J’évoquerais trois moments significatifs à certains égards:

1. Rencontre avec le Président Jamal Abdennasser.

Si mes souvenirs sont exacts, c’était la première rencontre entre les deux hommes. Et il n’a pas était facile de l’organiser. Car l’image de Ferhat Abbas dans les fiches des services de renseignements égyptiens était, peut être, à l’origine de certaines réserves. Mais finalement la rencontre s’est déroulée dans une atmosphère sereine, emprunte de respect et de franchise, même si elle manquait de chaleur. En quittant les lieux où nous avons été reçus, Ferhat Abbas résumait ses impressions dans cette phrase: « C’est un grand homme, dommage qu’il traîne une bureaucratie millénaire!! »

2. Rencontre avec le Président Habib Bourguiba à un moment de brouille avec Jamal Abdenasser.

Entre les deux hommes, tout le monde le savait, le courant ne passait pas. Leurs désaccords tournaient parfois à la crise ouverte. Au début de la conversation, Bourguiba commençait à évoquer cette brouille. Alors que personne ne s’y attendait, Ferhat Abbas l’interrompit brusquement: « Mon cher ami cesse de te chamailler avec Abdennasser… (Les deux hommes se tutoyaient)…nous sommes en train de faire face à une guerre atroce et sachez bien que nous avons besoin de vous tous! ». Je m’attendis à une réplique coléreuse habituelle de la part de Habib Bourguiba. Ce fut un silence pesant qui me paraissait long.

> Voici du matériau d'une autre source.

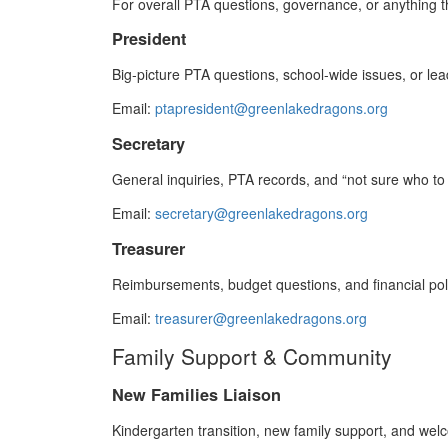
For overall PTA questions, governance, or anything t
President
Big‑picture PTA questions, school-wide issues, or lea
Email:
ptapresident@greenlakedragons.org
Secretary
General inquiries, PTA records, and “not sure who to
Email:
secretary@greenlakedragons.org
Treasurer
Reimbursements, budget questions, and financial poli
Email:
treasurer@greenlakedragons.org
Family Support & Community
New Families Liaison
Kindergarten transition, new family support, and wel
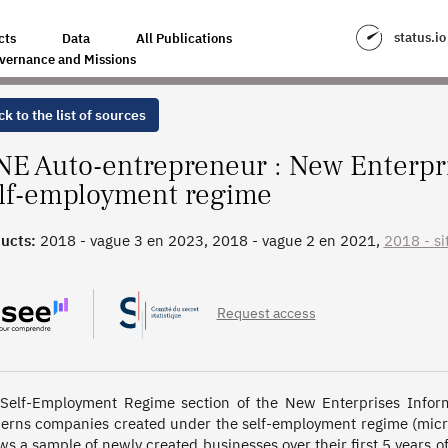
N SYSTEM - SELF-EMPLOYMENT REGIME
status.io
cts
Data
All Publications
vernance and Missions
k to the list of sources
NE Auto-entrepreneur : New Enterpr
lf-employment regime
ucts:
2018 - vague 3 en 2023, 2018 - vague 2 en 2021,
2018 - sit
, 2014 - vague 2 en 2017, 2014 - situation initiale, 2010 - vague
- situation initiale
Request access
Self-Employment Regime section of the New Enterprises Infor
erns companies created under the self-employment regime (micro-
ows a sample of newly created businesses over their first 5 years 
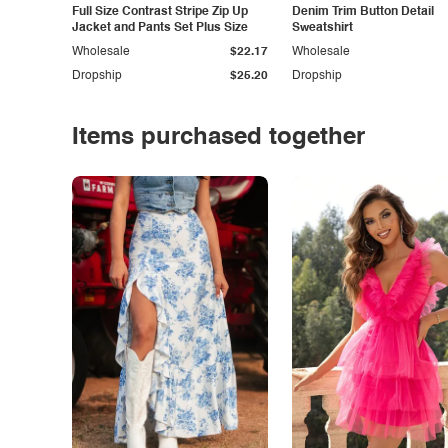
Full Size Contrast Stripe Zip Up
Denim Trim Button Detail
Jacket and Pants Set Plus Size
Sweatshirt
Wholesale
$22.17
Wholesale
Dropship
$25.20
Dropship
Items purchased together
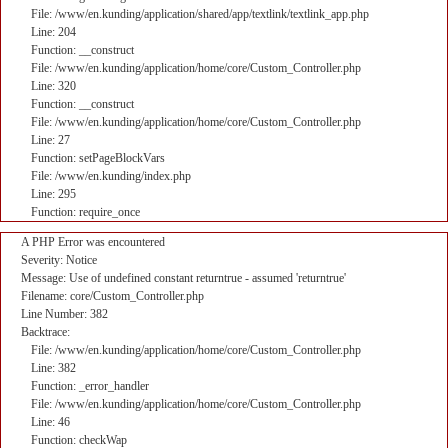
File: /www/en.kunding/application/shared/app/textlink/textlink_app.php
Line: 204
Function: __construct
File: /www/en.kunding/application/home/core/Custom_Controller.php
Line: 320
Function: __construct
File: /www/en.kunding/application/home/core/Custom_Controller.php
Line: 27
Function: setPageBlockVars
File: /www/en.kunding/index.php
Line: 295
Function: require_once
A PHP Error was encountered
Severity: Notice
Message: Use of undefined constant returntrue - assumed 'returntrue'
Filename: core/Custom_Controller.php
Line Number: 382
Backtrace:
File: /www/en.kunding/application/home/core/Custom_Controller.php
Line: 382
Function: _error_handler
File: /www/en.kunding/application/home/core/Custom_Controller.php
Line: 46
Function: checkWap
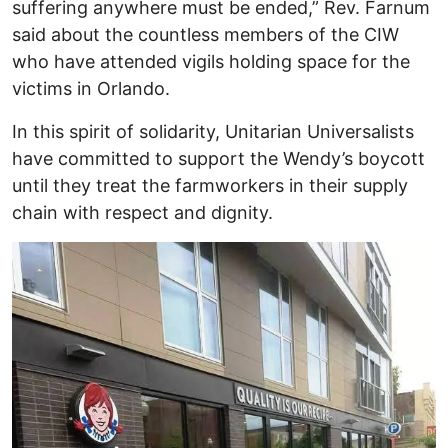
suffering anywhere must be ended,” Rev. Farnum
said about the countless members of the CIW
who have attended vigils holding space for the
victims in Orlando.
In this spirit of solidarity, Unitarian Universalists
have committed to support the Wendy’s boycott
until they treat the farmworkers in their supply
chain with respect and dignity.
Image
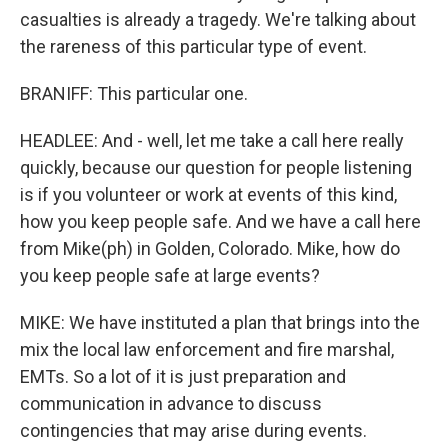
casualties is already a tragedy. We're talking about
the rareness of this particular type of event.
BRANIFF: This particular one.
HEADLEE: And - well, let me take a call here really
quickly, because our question for people listening
is if you volunteer or work at events of this kind,
how you keep people safe. And we have a call here
from Mike(ph) in Golden, Colorado. Mike, how do
you keep people safe at large events?
MIKE: We have instituted a plan that brings into the
mix the local law enforcement and fire marshal,
EMTs. So a lot of it is just preparation and
communication in advance to discuss
contingencies that may arise during events.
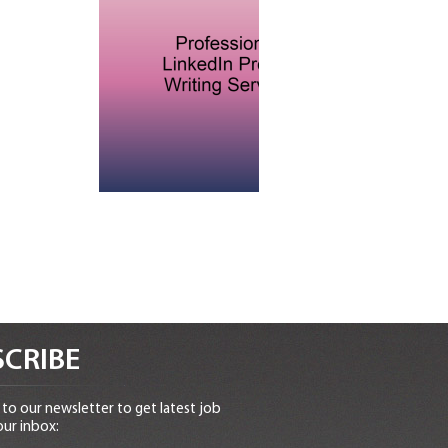
CRIBE
to our newsletter to get latest job
our inbox:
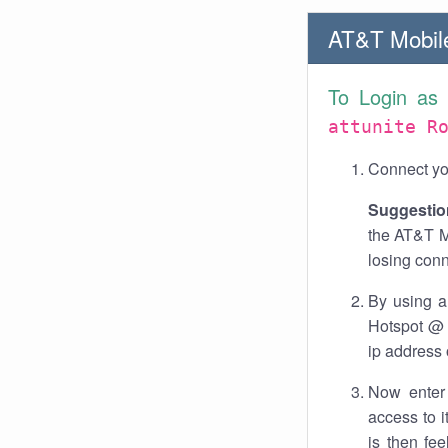
AT&T Mobile
To Login as
attunite R
Connect you
Suggestio
the AT&T M
losing conn
By using a
Hotspot @ a
ip address 
Now enter 
access to 
is then fe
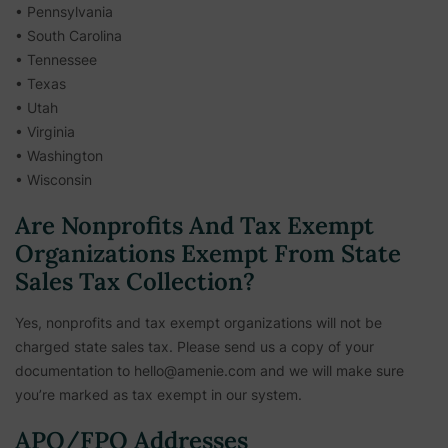
• Pennsylvania
• South Carolina
• Tennessee
• Texas
• Utah
• Virginia
• Washington
• Wisconsin
Are Nonprofits And Tax Exempt
Organizations Exempt From State
Sales Tax Collection?
Yes, nonprofits and tax exempt organizations will not be
charged state sales tax. Please send us a copy of your
documentation to hello@amenie.com and we will make sure
you’re marked as tax exempt in our system.
APO/FPO Addresses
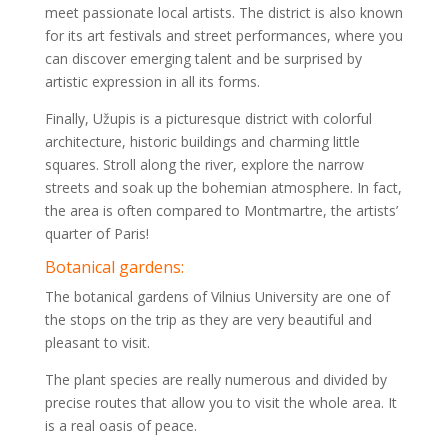
meet passionate local artists. The district is also known
for its art festivals and street performances, where you
can discover emerging talent and be surprised by
artistic expression in all its forms.
Finally, Užupis is a picturesque district with colorful
architecture, historic buildings and charming little
squares. Stroll along the river, explore the narrow
streets and soak up the bohemian atmosphere. In fact,
the area is often compared to Montmartre, the artists’
quarter of Paris!
Botanical gardens:
The botanical gardens of Vilnius University are one of
the stops on the trip as they are very beautiful and
pleasant to visit.
The plant species are really numerous and divided by
precise routes that allow you to visit the whole area. It
is a real oasis of peace.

Puis Bourguiba esquissait un large sourire et change de sujet. Le message du président Abbas était bien reçu. Les conversations revinrent vers l’objet initial de notre rencontre.

3. Rencontre avec sa Majesté Mohamed V (août 1958 moins de deux mois avant la formation du GPRA).

Dépêchés en mission urgente auprès de Sa Mohamed V, Ferhat Abbas et moi nous fument reçus au Palais Royal dés notre arrivée à Rabat. Une grande tension régnait alors aux frontières algéro-marocaines dans la région de Béchar. Des heurts graves et regrettables avaient eu lieu entre des éléments des deux pays. La circulation dans la région était sévérement réglementée et un blocus établi autour de certains points de présence de l’ALN. Sa Majesté Mohamed V nous a reçus, comme il a toujours fait avec les responsables du FLN, avec simplicité et gentillesse. Informé de l’objet de notre mission, il entra directement dans le vif du sujet. « Vous savez que moi et le Maroc tout entier sommes aux côtés de la révolution algérienne. Je peux vous assurer que cela ne changera pas. Mais, en tant que chef d’État, j’ai des obligations envers mon Pays et son unité territoriale. Il y a un problème de frontières entre nos deux pays et j’aimerais que l’on en discute dès maintenant. Je désigne le Prince Moulay El Hassen pour présider la délégation marocaine »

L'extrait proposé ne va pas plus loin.